Moi, le Seigneur, je t’ai appelé selon la justice ; je te saisis par la main, je te façonne, je fais de toi l’alliance du peuple, la lumière des nations. (Is 42, 6)

Si tu donnes à celui qui a faim ce que toi, tu désires, et si tu combles les désirs du malheureux, ta lumière se lèvera dans les ténèbres et ton obscurité sera lumière de midi. (Is 58, 10)

 

L’homme Juste, lumière des cœurs droits, se voit attribuer les qualités mêmes qui caractérisent Yhwh, devenant en quelque sorte miroir de Dieu ; Vesco signale que c’est le seul cas où « de justice, de tendresse et de pitié » qualifie un homme au lieu de Dieu (op. cit. p. 1071) :

Yhwh est tendresse et pitié (ps 110, 4)

Le Seigneur est justice et pitié, notre Dieu est tendresse. (Ps 114, 5)

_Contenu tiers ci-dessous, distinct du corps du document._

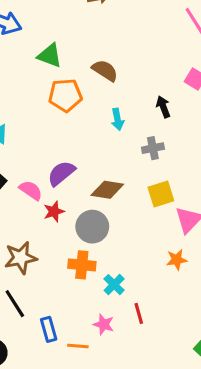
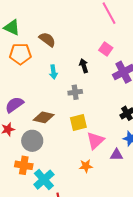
cyan cross: (114, 285) -> (44, 180), size x1.5

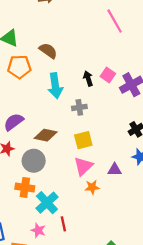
pink square: (106, 49) -> (108, 75), moved
cyan arrow: (53, 72) -> (55, 86), size x1.6
pink triangle: (95, 141) -> (83, 166), moved
purple triangle: (117, 155) -> (115, 170), moved

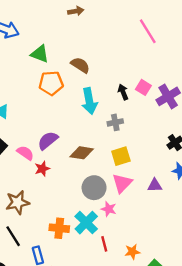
gray circle: (34, 161) -> (94, 188), moved
orange cross: (25, 187) -> (59, 228), moved
orange star: (92, 187) -> (132, 252), moved
pink star: (38, 230) -> (109, 209), moved

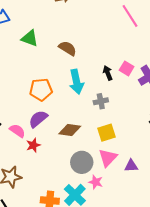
orange pentagon: (51, 83) -> (41, 90), moved
purple triangle: (155, 185) -> (131, 166), moved

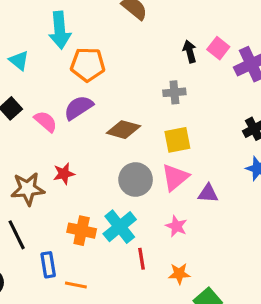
cyan arrow: (76, 82) -> (60, 30), moved
red star: (33, 145) -> (64, 174), moved
pink star: (96, 182) -> (176, 226), moved

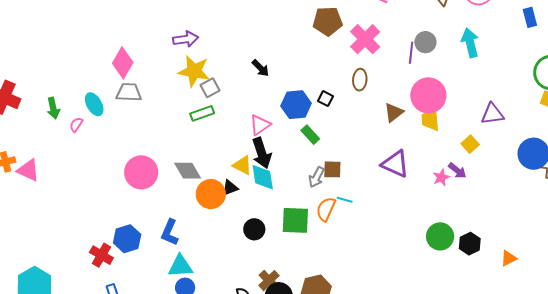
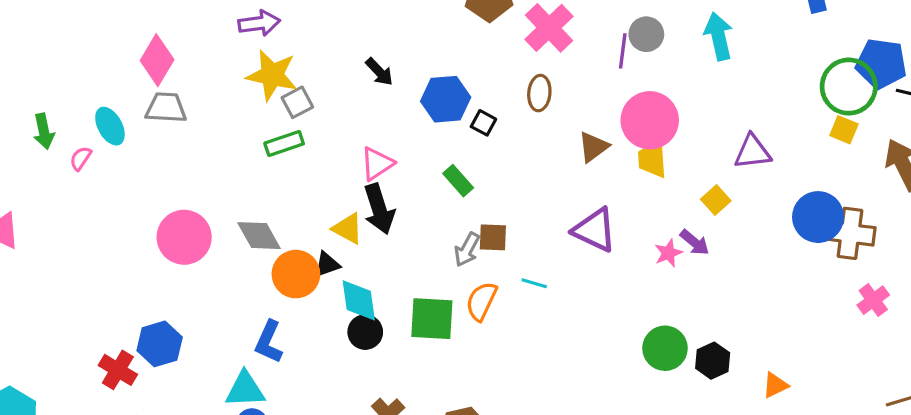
blue hexagon: (296, 105) -> (446, 99), moved
cyan diamond: (263, 177) -> (359, 300), moved
cyan line: (345, 200) -> (534, 283), moved
blue L-shape: (170, 232) -> (269, 342), moved

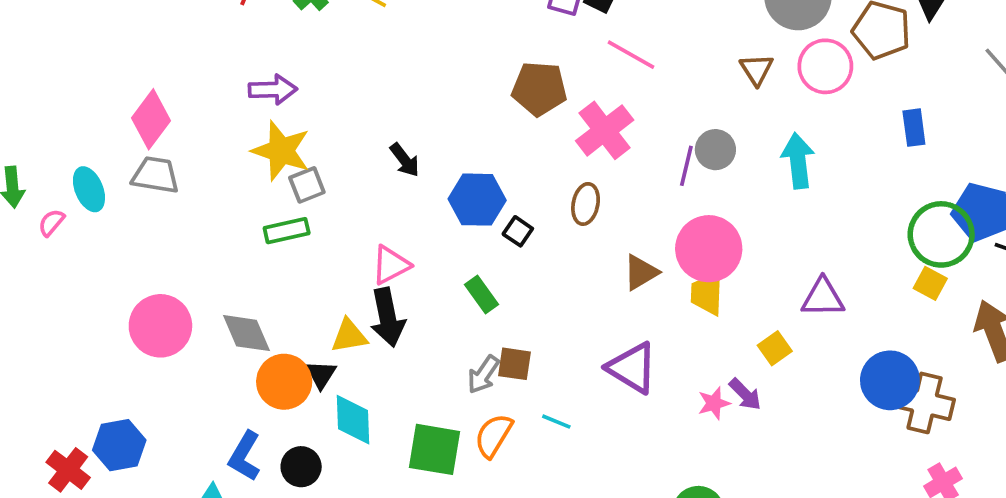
yellow triangle: (348, 229) -> (349, 336), turned -44
black triangle: (327, 264) -> (321, 374), turned -44
black circle: (365, 332) -> (301, 467), moved

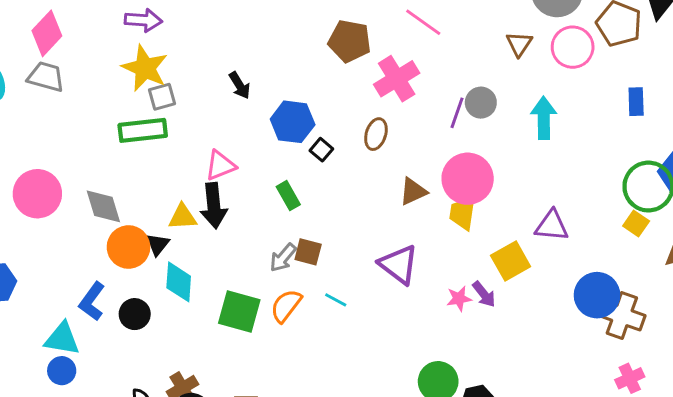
green rectangle: (287, 231) -> (143, 130), size x1.4
yellow square: (775, 348) -> (511, 261), size x1.5

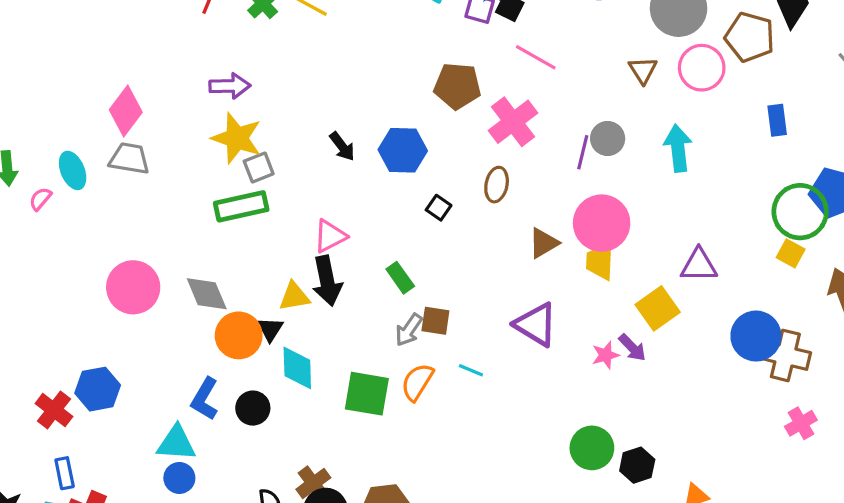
blue hexagon: (293, 122) -> (403, 150), moved
green rectangle: (288, 196) -> (400, 278), moved

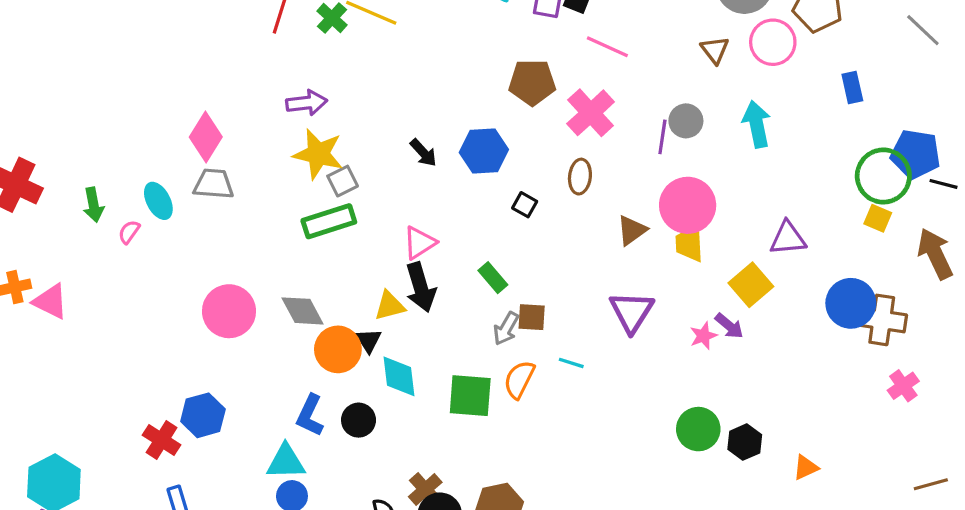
purple triangle: (536, 325) -> (632, 312), turned 36

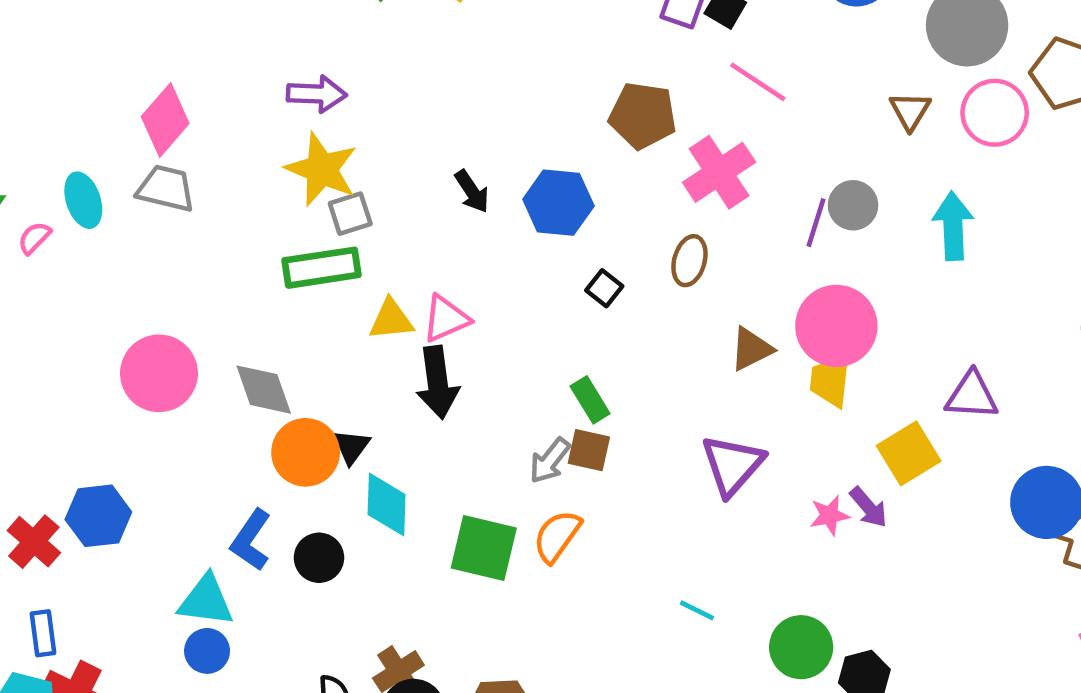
green rectangle: (493, 278) -> (590, 400), moved
yellow triangle: (390, 306) -> (391, 320), moved
cyan line: (571, 363) -> (697, 610), moved

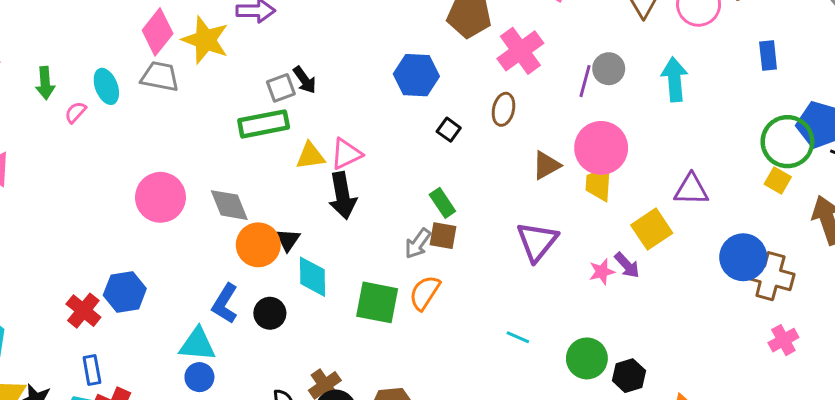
yellow star: (322, 169) -> (205, 40), moved
black arrow: (472, 191) -> (305, 80), moved

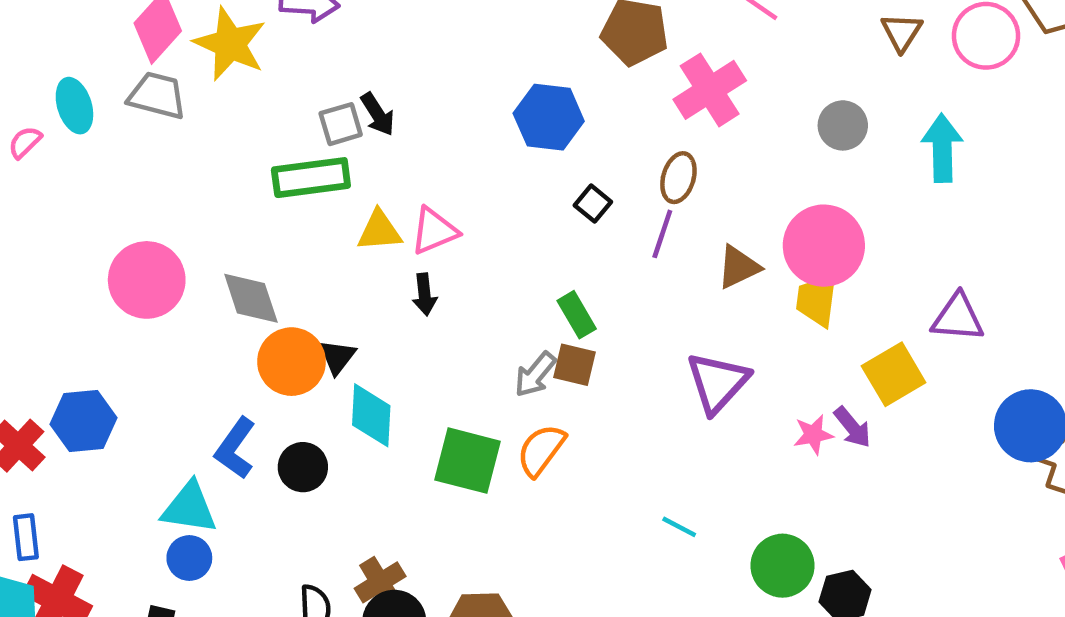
purple line: (585, 81) -> (662, 234), moved
black arrow: (342, 196) -> (425, 294), size x0.6

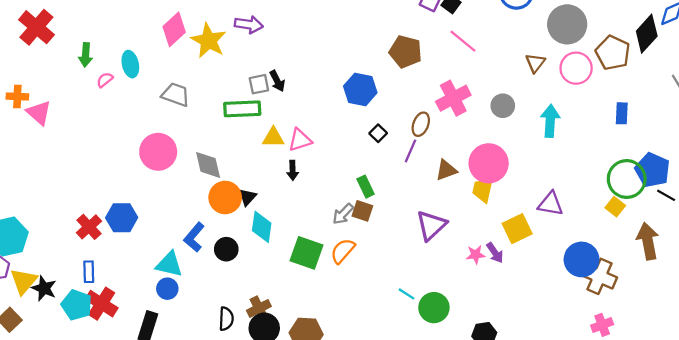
pink cross: (710, 90) -> (453, 98), moved
gray trapezoid: (157, 96) -> (176, 95), moved
green circle: (783, 566) -> (434, 308), moved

Psaume 111 (1ère partie), Manuscrit de Solesmes (XV° s., Angleterre)

Psaume 111 (1ère partie), Manuscrit de Solesmes (XV° s., Angleterre)

05 L'homme de bien a pitié, il partage ; il mène ses affaires avec droiture.

NV Iucundus homo, qui miseretur et commodat, disponet res suas in iudicio.

VC Jucundus homo qui miseretur et commodat ; disponet sermones suos in judicio.

 

Ce verset développe le précédent : l’homme de bien, de tendresse et de pitié, partage. L’idée est plutôt ici, d’après les traductions de Vesco, Jacquet et d’autres, celle d’un prêt mais sans but de profit car le prêt à intérêt est interdit par la Loi :

Il prête son argent sans intérêt, n'accepte rien qui nuise à l'innocent. Qui fait ainsi demeure inébranlable. (Ps 14, 5)

Cela rejoint l’idée de droiture qui le distingue de l’impie :

L'impie emprunte et ne rend pas ; le juste a pitié : il donne.

Chaque jour il a pitié, il prête ; ses descendants seront bénis. (Ps 36, 21.26)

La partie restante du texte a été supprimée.